Korean firm wins bid to make expressway DPRThe Nepal Army has appointed a Korean company to prepare a detailed project report (DPR) for the Kathmandu-Tarai expressway, nearly 16 months after laying the foundation stone for the highly touted project.
The Nepal Army has appointed a Korean company to prepare a detailed project report (DPR) for the Kathmandu-Tarai expressway, nearly 16 months after laying the foundation stone for the highly touted project.
Soosung Engineering Company won the contract among 17 international firms following a technical and financial evaluation of their bids, the army said.
International bidding for the DPR was announced in February. Six companies from five countries were shortlisted in the first phase. Along with Soosung, AF-Consult of Switzerland, a joint venture of Yooshin and Pyunghwa of Korea, Louis Berger Consulting of India, Meinhard Limited of China and SMEC International of Japan made it to the shortlist.

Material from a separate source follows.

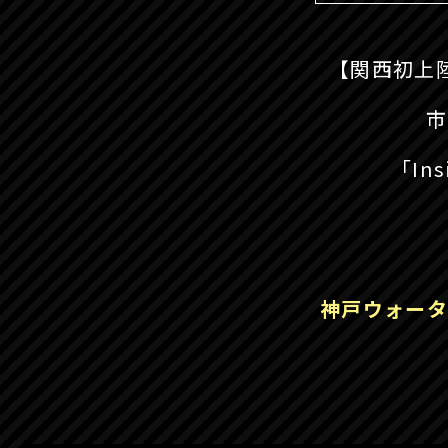
【関西初上
市
「Ins
神戸ウォータ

Major General Yogendra Khand, chief of the project, told the Post that a letter of intent had been issued to the company following the selection. A team from Soosung will be arriving in Kathmandu by the end of September to sign the contract.

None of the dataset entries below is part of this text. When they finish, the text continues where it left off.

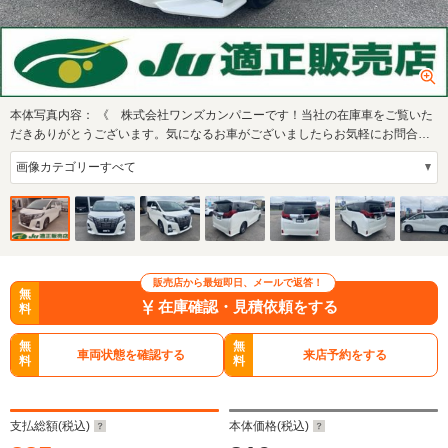
本体写真内容：
《 株式会社ワンズカンパニーです！当社の在庫車をご覧いた
だきありがとうございます。気になるお車がございましたらお気軽にお問合せ
下さいね！ …
販売店から最短即日、メールで返答！
無
在庫確認・見積依頼をする
料
無
無
車両状態を確認する
来店予約をする
料
料
支払総額(税込)
本体価格(税込)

“The company will get four months to prepare the DPR from the date the contract is signed,” he said. According to Soosung’s official website, the company has constructed many expressways in Korea including the famous Seoul-Busan Expressway.
The army invited international bids after negotiations to acquire the DPR prepared by an Indian consortium fell apart due to disagreement over the price. The consortium, consisting of Infrastructure Leasing and Financial Services (IL&FS) Transportation Networks, IL&FS Engineering and Construction and Suryavir Infrastructure Construction, had asked for around Rs610 million, Nepal Army sources said.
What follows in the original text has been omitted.